Page-level text extractions
______

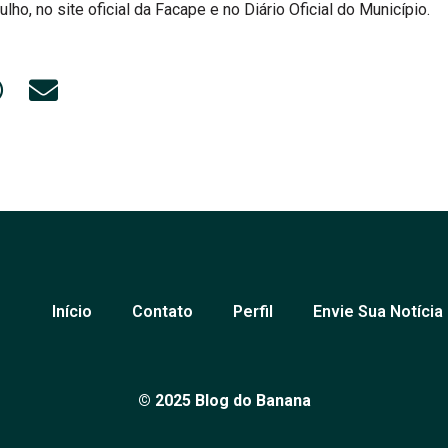
ulho, no site oficial da Facape e no Diário Oficial do Município.
Início
Contato
Perfil
Envie Sua Notícia
© 2025 Blog do Banana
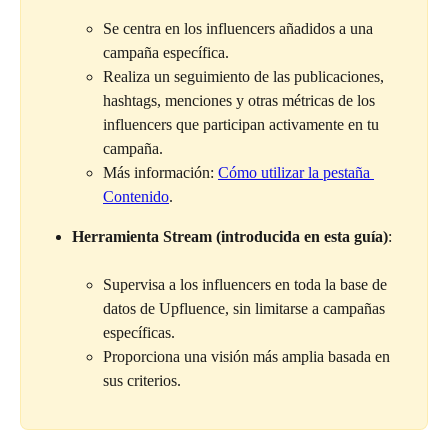
Se centra en los influencers añadidos a una 
campaña específica.
Realiza un seguimiento de las publicaciones, 
hashtags, menciones y otras métricas de los 
influencers que participan activamente en tu 
campaña.
Más información: 
Cómo utilizar la pestaña 
Contenido
.
Herramienta Stream (introducida en esta guía)
:
Supervisa a los influencers en toda la base de 
datos de Upfluence, sin limitarse a campañas 
específicas.
Proporciona una visión más amplia basada en 
sus criterios.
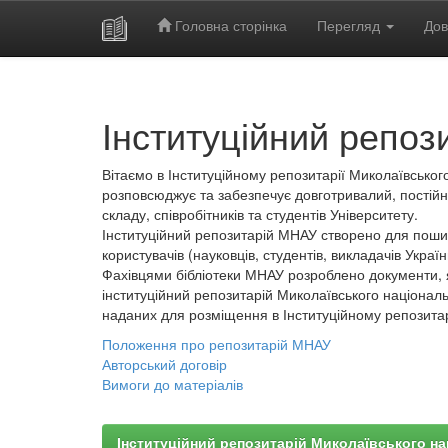
Головна сторінка
Перегляд
Дов
Skip
navigation
Інституційний репоз
Вітаємо в Інституційному репозитарії Миколаївського
розповсюджує та забезпечує довготривалий, постійн
складу, співробітників та студентів Університету.
Інституційний репозитарій МНАУ створено для пошир
користувачів (науковців, студентів, викладачів України
Фахівцями бібліотеки МНАУ розроблено документи, 
інституційний репозитарій Миколаївського національ
наданих для розміщення в Інституційному репозита
Положення про репозитарій МНАУ
Авторський договір
Вимоги до матеріалів
Інституційний репозитарій Миколаївського на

______

WHAT THE TASK REQUIRES: Search the records for the string "студентів" and return every line in which it occurs.

RESPONSE AREA:
складу, співробітників та студентів Університету.
користувачів (науковців, студентів, викладачів України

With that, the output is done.